Exercise guide
Dumbbell Hammer Press On Exercise Ball
- Intermediate
- Compound
- Rep-based
- Chest
- Shoulders
- Upper arms
- Waist
This compound movement targets the chest, shoulders, and triceps while significantly challenging core stability due to the unstable surface of the exercise ball. The neutral hammer grip reduces shoulder joint stress and places a greater emphasis on the triceps and sternal pectorals.
Reviewed by the Crucible team · Updated June 2026
Muscles worked
Setup
- Sit on the stability ball with a dumbbell in each hand resting on your thighs.
- Walk your feet forward while rolling your torso down until your upper back and neck are comfortably supported by the ball.
- Lift your hips into a bridge position so your body forms a straight line from knees to shoulders, with feet planted firmly at shoulder-width.

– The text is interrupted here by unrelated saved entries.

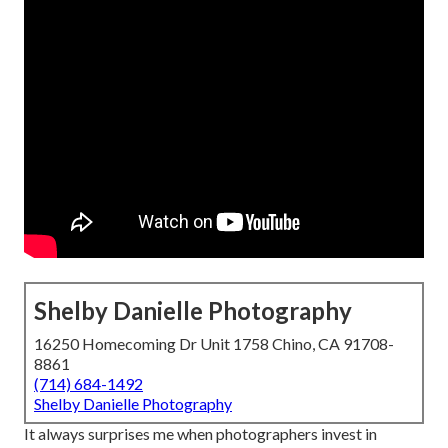
Shelby Danielle Photography
16250 Homecoming Dr Unit 1758 Chino, CA 91708-
8861
(714) 684-1492
Shelby Danielle Photography
It always surprises me when photographers invest in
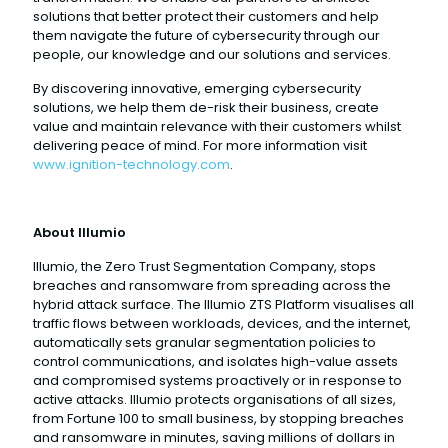
solutions that better protect their customers and help
them navigate the future of cybersecurity through our
people, our knowledge and our solutions and services.
By discovering innovative, emerging cybersecurity
solutions, we help them de-risk their business, create
value and maintain relevance with their customers whilst
delivering peace of mind. For more information visit
www.ignition-technology.com
.
About Illumio
Illumio, the Zero Trust Segmentation Company, stops
breaches and ransomware from spreading across the
hybrid attack surface. The Illumio ZTS Platform visualises all
traffic flows between workloads, devices, and the internet,
automatically sets granular segmentation policies to
control communications, and isolates high-value assets
and compromised systems proactively or in response to
active attacks. Illumio protects organisations of all sizes,
from Fortune 100 to small business, by stopping breaches
and ransomware in minutes, saving millions of dollars in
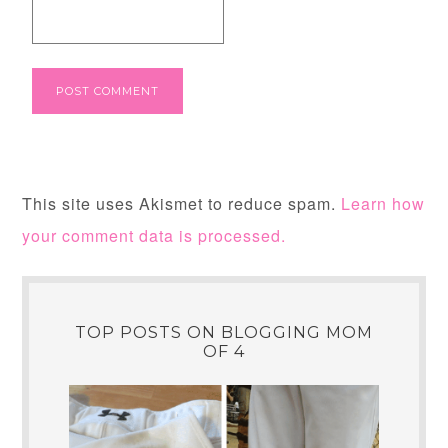
This site uses Akismet to reduce spam.
Learn how
your comment data is processed.
TOP POSTS ON BLOGGING MOM
OF 4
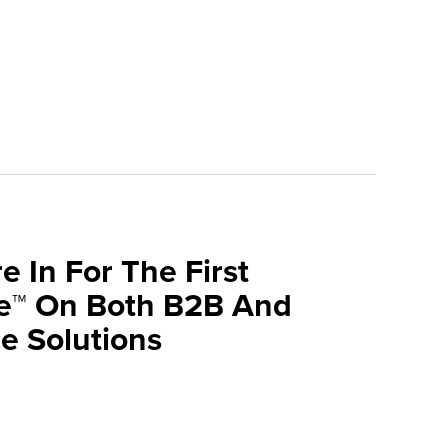
e In For The First
ve™ On Both B2B And
 Solutions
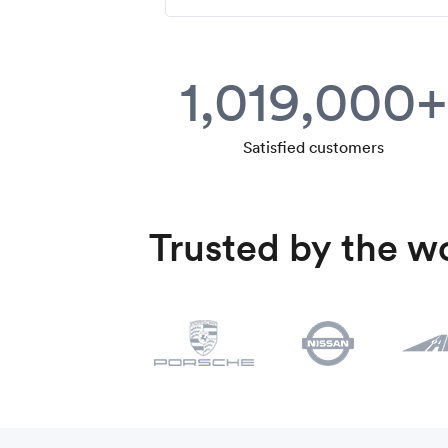
1,019,000+
Satisfied customers
Trusted by the wo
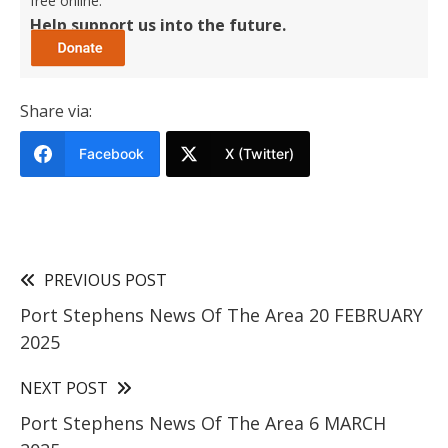
free online.
Help support us into the future.
Share via:
Facebook
X (Twitter)
PREVIOUS POST
Port Stephens News Of The Area 20 FEBRUARY
2025
NEXT POST
Port Stephens News Of The Area 6 MARCH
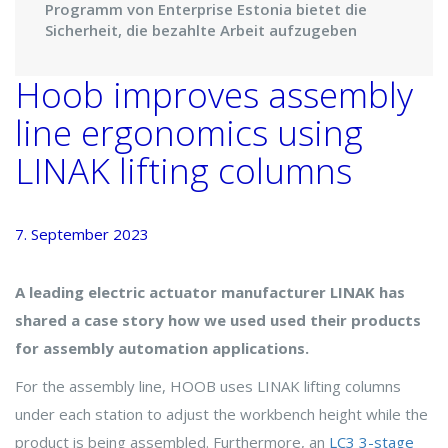
Programm von Enterprise Estonia bietet die
Sicherheit, die bezahlte Arbeit aufzugeben
Hoob improves assembly
line ergonomics using
LINAK lifting columns
7. September 2023
A leading electric actuator manufacturer LINAK has
shared a case story how we used used their products
for assembly automation applications.
For the assembly line, HOOB uses LINAK lifting columns
under each station to adjust the workbench height while the
product is being assembled. Furthermore, an
LC3 3-stage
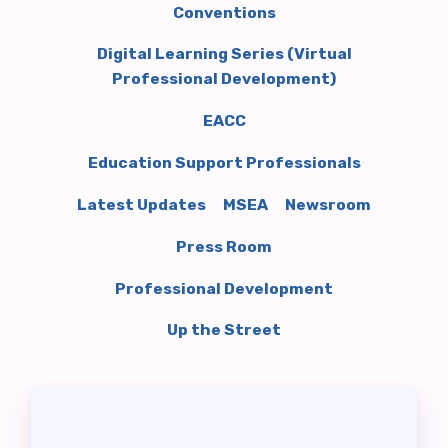
Conventions
RELATIONS
Digital Learning Series (Virtual
Member Portal
Professional Development)
EACC
ADMINISTRATIVE
REASSIGNMENT
Education Support Professionals
BLUEPRINT UPDATES
Latest Updates
MSEA
Newsroom
COMMON CONTRACT
Press Room
QUESTIONS
Professional Development
DONATE TO PAC
EACC ELECTIONS
Up the Street
2026 EACC SPECIAL ELECTION
EACC MEMBER
COMMITTEES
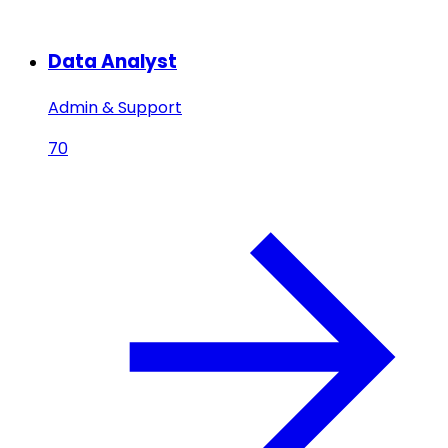
Data Analyst
Admin & Support
70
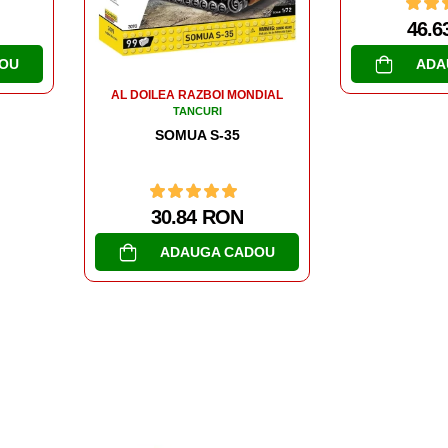
46.63 RON
ADAUGA CADOU
DIAL
AL DOILEA R
TA
PANZER 
47.6
OU
ADA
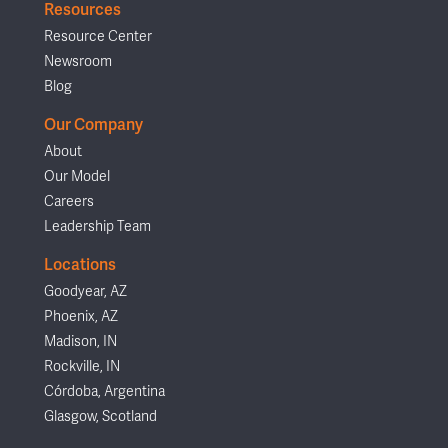
Resources
Resource Center
Newsroom
Blog
Our Company
About
Our Model
Careers
Leadership Team
Locations
Goodyear, AZ
Phoenix, AZ
Madison, IN
Rockville, IN
Córdoba, Argentina
Glasgow, Scotland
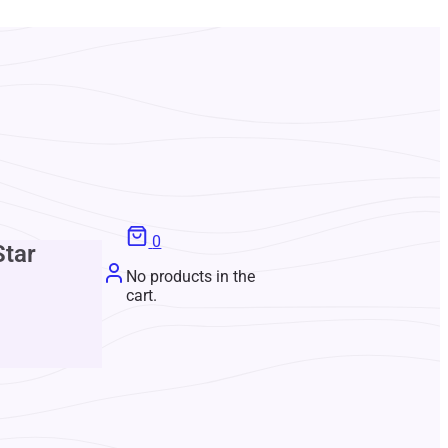
0
Star
No products in the
cart.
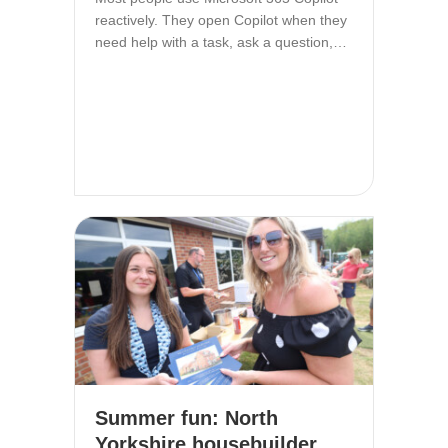
reactively. They open Copilot when they
need help with a task, ask a question,…
Summer fun: North
Yorkshire housebuilder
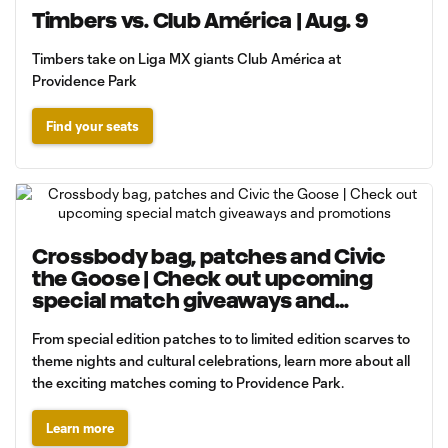
Timbers vs. Club América | Aug. 9
Timbers take on Liga MX giants Club América at
Providence Park
Find your seats
Crossbody bag, patches and Civic
the Goose | Check out upcoming
special match giveaways and
promotions
From special edition patches to to limited edition scarves to
theme nights and cultural celebrations, learn more about all
the exciting matches coming to Providence Park.
Learn more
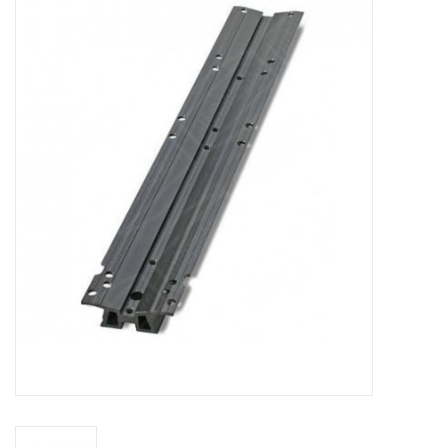
Microscopes
MAGNIFIERS & LOUPES
TELESCOPE ACCESSORIES
Used & Display Items
Books
Toys & Gifts
Clothing
SOLAR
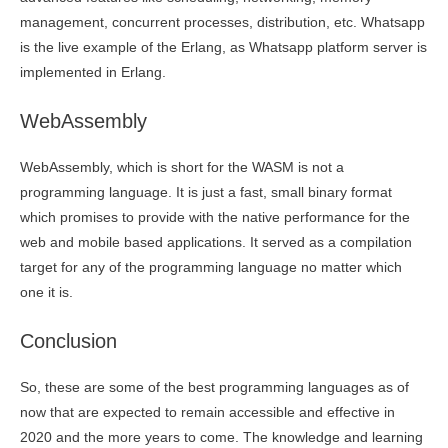
management, concurrent processes, distribution, etc. Whatsapp
is the live example of the Erlang, as Whatsapp platform server is
implemented in Erlang.
WebAssembly
WebAssembly, which is short for the WASM is not a
programming language. It is just a fast, small binary format
which promises to provide with the native performance for the
web and mobile based applications. It served as a compilation
target for any of the programming language no matter which
one it is.
Conclusion
So, these are some of the best programming languages as of
now that are expected to remain accessible and effective in
2020 and the more years to come. The knowledge and learning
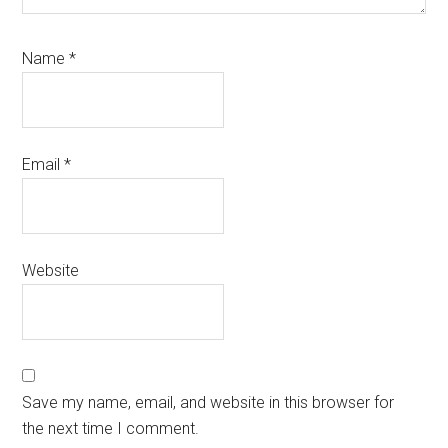
Name
*
Email
*
Website
Save my name, email, and website in this browser for
the next time I comment.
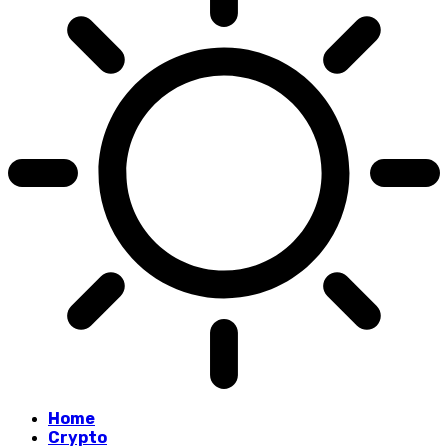
Home
Crypto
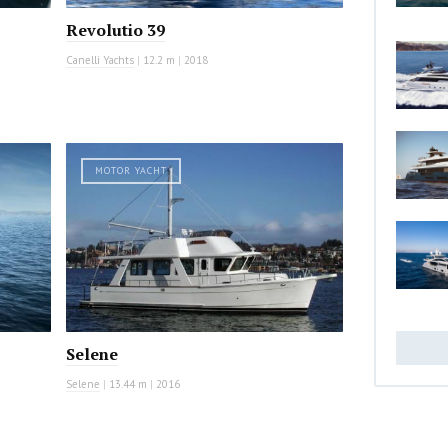
Revolutio 39
Canelli Yachts
|
12.2 m
|
2018
MOTOR YACHT
Selene
Selene
|
13.44 m
|
2016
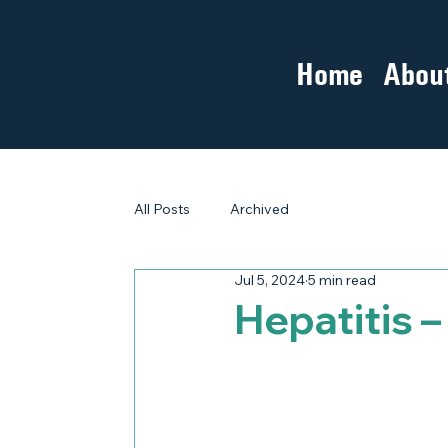
Home
Abou
All Posts
Archived
Jul 5, 2024
5 min read
Hepatitis 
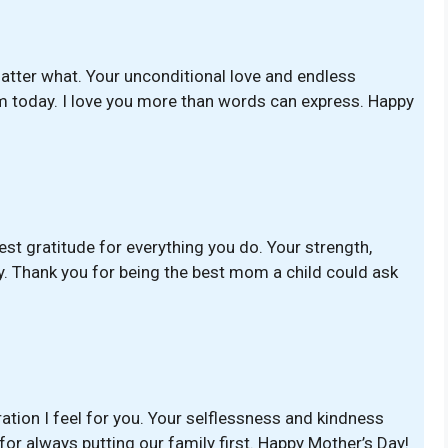
atter what. Your unconditional love and endless
m today. I love you more than words can express. Happy
est gratitude for everything you do. Your strength,
. Thank you for being the best mom a child could ask
ation I feel for you. Your selflessness and kindness
 for always putting our family first. Happy Mother’s Day!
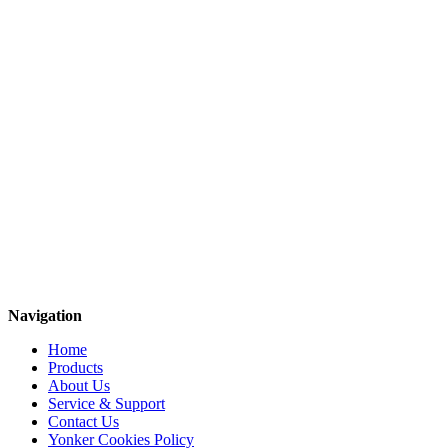
Navigation
Home
Products
About Us
Service & Support
Contact Us
Yonker Cookies Policy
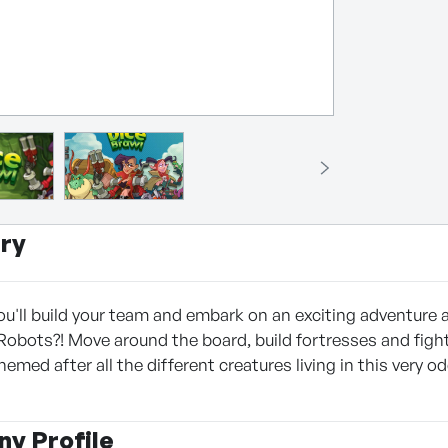
ry
ou'll build your team and embark on an exciting adventure a
Robots?! Move around the board, build fortresses and fight
hemed after all the different creatures living in this very
y Profile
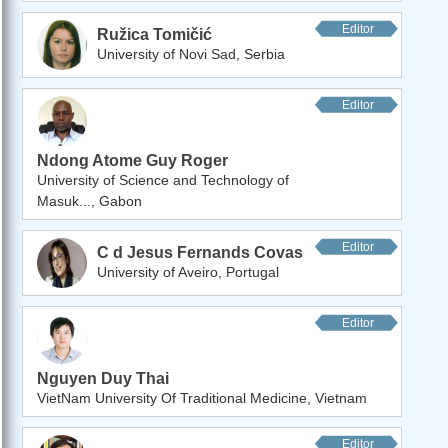
Editor
Ružica Tomičić
University of Novi Sad, Serbia
Editor
Ndong Atome Guy Roger
University of Science and Technology of
Masuk..., Gabon
Editor
C d Jesus Fernands Covas
University of Aveiro, Portugal
Editor
Nguyen Duy Thai
VietNam University Of Traditional Medicine, Vietnam
Editor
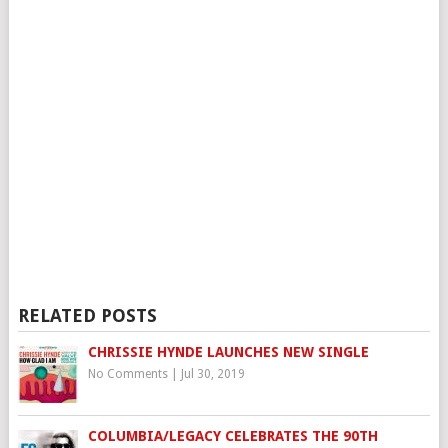
RELATED POSTS
CHRISSIE HYNDE LAUNCHES NEW SINGLE
No Comments
|
Jul 30, 2019
COLUMBIA/LEGACY CELEBRATES THE 90TH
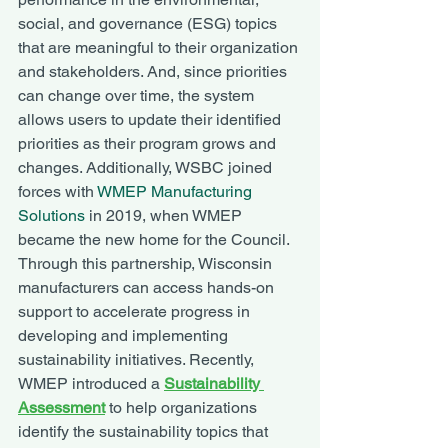
social, and governance (ESG) topics 
that are meaningful to their organization 
and stakeholders. And, since priorities 
can change over time, the system 
allows users to update their identified 
priorities as their program grows and 
changes. Additionally, WSBC joined 
forces with 
WMEP Manufacturing 
Solutions
 in 2019, when WMEP 
became the new home for the Council. 
Through this partnership, Wisconsin 
manufacturers can access hands-on 
support to accelerate progress in 
developing and implementing 
sustainability initiatives. Recently, 
WMEP introduced a 
Sustainability 
Assessment
to help organizations 
identify the sustainability topics that 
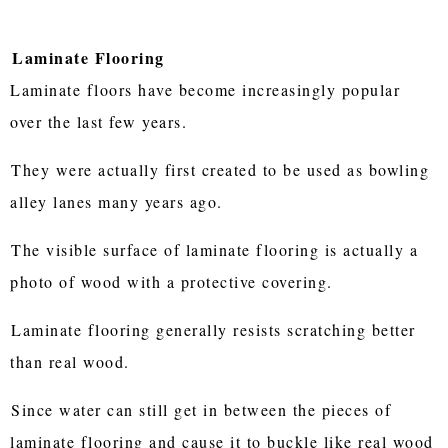
Laminate Flooring
Laminate floors have become increasingly popular
over the last few years.
They were actually first created to be used as bowling
alley lanes many years ago.
The visible surface of laminate flooring is actually a
photo of wood with a protective covering.
Laminate flooring generally resists scratching better
than real wood.
Since water can still get in between the pieces of
laminate flooring and cause it to buckle like real wood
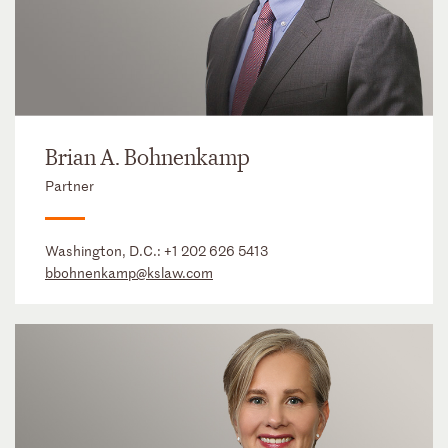
Brian A. Bohnenkamp
Partner
Washington, D.C.:
+1 202 626 5413
bbohnenkamp@kslaw.com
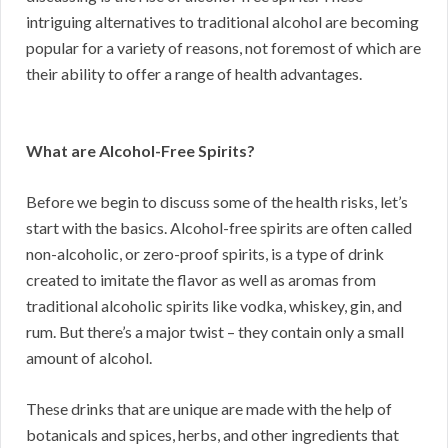
intriguing alternatives to traditional alcohol are becoming
popular for a variety of reasons, not foremost of which are
their ability to offer a range of health advantages.
What are Alcohol-Free Spirits?
Before we begin to discuss some of the health risks, let’s
start with the basics. Alcohol-free spirits are often called
non-alcoholic, or zero-proof spirits, is a type of drink
created to imitate the flavor as well as aromas from
traditional alcoholic spirits like vodka, whiskey, gin, and
rum. But there’s a major twist – they contain only a small
amount of alcohol.
These drinks that are unique are made with the help of
botanicals and spices, herbs, and other ingredients that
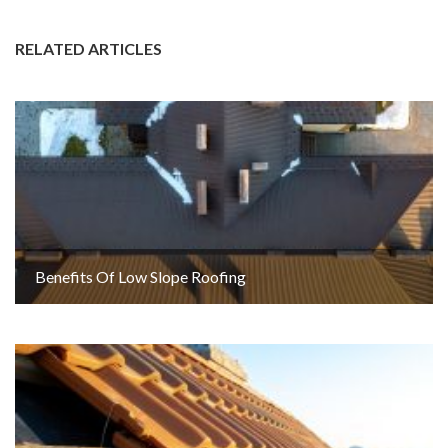
RELATED ARTICLES
Benefits Of Low Slope Roofing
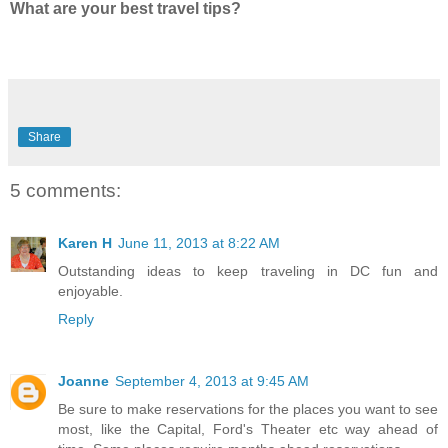
What are your best travel tips?
Share
5 comments:
Karen H
June 11, 2013 at 8:22 AM
Outstanding ideas to keep traveling in DC fun and
enjoyable.
Reply
Joanne
September 4, 2013 at 9:45 AM
Be sure to make reservations for the places you want to see
most, like the Capital, Ford's Theater etc way ahead of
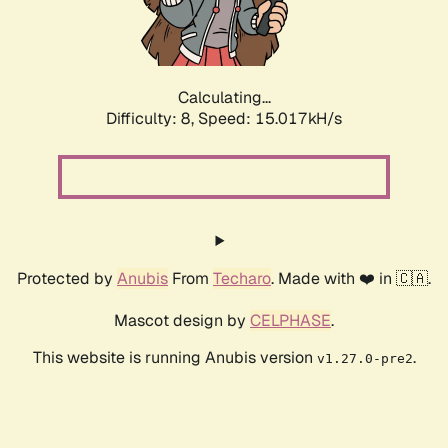
Calculating...
Difficulty: 8,
Speed: 16.870kH/s
Protected by
Anubis
From
Techaro
. Made with ❤️ in 🇨🇦.
Mascot design by
CELPHASE
.
This website is running Anubis version
.
v1.27.0-pre2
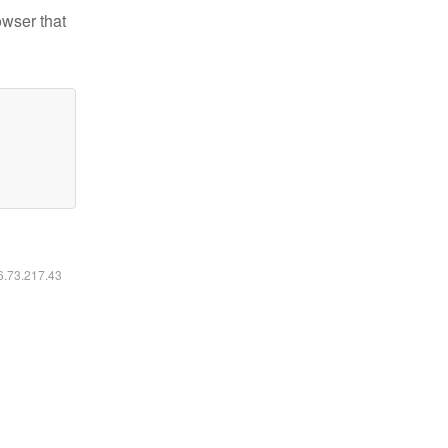
owser that
16.73.217.43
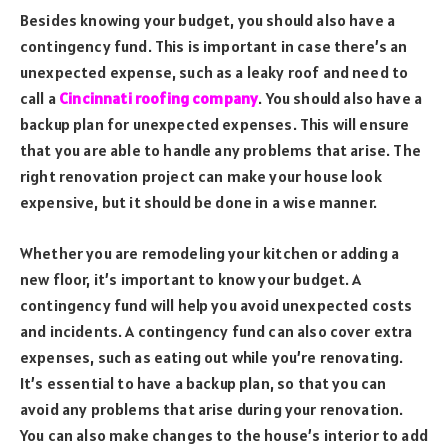
Besides knowing your budget, you should also have a
contingency fund. This is important in case there’s an
unexpected expense, such as a leaky roof and need to
call a
Cincinnati roofing company
. You should also have a
backup plan for unexpected expenses. This will ensure
that you are able to handle any problems that arise. The
right renovation project can make your house look
expensive, but it should be done in a wise manner.
Whether you are remodeling your kitchen or adding a
new floor, it’s important to know your budget. A
contingency fund will help you avoid unexpected costs
and incidents. A contingency fund can also cover extra
expenses, such as eating out while you’re renovating.
It’s essential to have a backup plan, so that you can
avoid any problems that arise during your renovation.
You can also make changes to the house’s interior to add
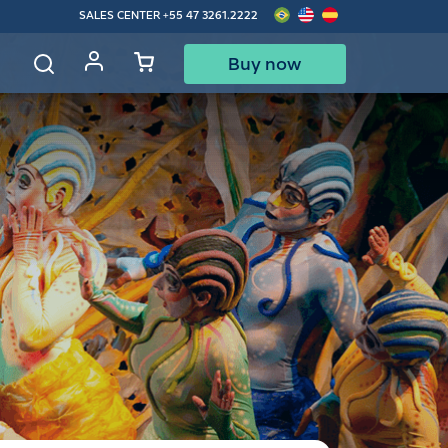
SALES CENTER
+55 47 3261.2222
Buy now
d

- Hold the dumbbells with a neutral grip (palms facing each other) at the sides of your chest.
How to do it
- Exhale as you press the dumbbells vertically toward the ceiling until your arms are fully extended, keeping the palms facing each other.
- Pause for a second at the top, focusing on squeezing the chest and triceps.
- Inhale as you slowly lower the dumbbells back to chest level, keeping your elbows tucked at roughly a 45-degree angle to your torso.
- Maintain a controlled 2-1-1 tempo (2 seconds down, 1 second pause, 1 second up).
Form checklist
- Keep your hips high and glutes engaged to maintain a flat 'bench' with your torso.
- Ensure your palms remain facing each other throughout the entire range of motion.
- Keep your feet flat on the floor and avoid letting the ball roll or wobble.
- Avoid locking your elbows out aggressively at the top of the movement.
- Keep your shoulder blades retracted and pressed into the ball for stability.
Pro tips
- Imagine trying to squeeze the dumbbells toward each other at the top of the rep to increase pectoral fiber recruitment.
- Drive through your heels to engage the posterior chain, which provides a more stable platform for the upper body press.
Make it harder
- Narrow your foot stance to reduce your base of support, forcing the core to work harder to prevent rotation.
- Perform the press unilaterally, completing all reps on one side before switching to increase the anti-rotational demand.
Frequently asked
- What muscles does the dumbbell hammer press on exercise ball work?
- The dumbbell hammer press on exercise ball primarily targets the pectorals, and also works the abs, deltoids, obliques, serratus anterior, and triceps as secondary muscles.
- What equipment do you need for the dumbbell hammer press on exercise ball?
- The dumbbell hammer press on exercise ball uses dumbbell.
- Is the dumbbell hammer press on exercise ball good for beginners?
- The dumbbell hammer press on exercise ball is rated intermediate. Build a base with simpler variations first, then progress to it with light load and strict form.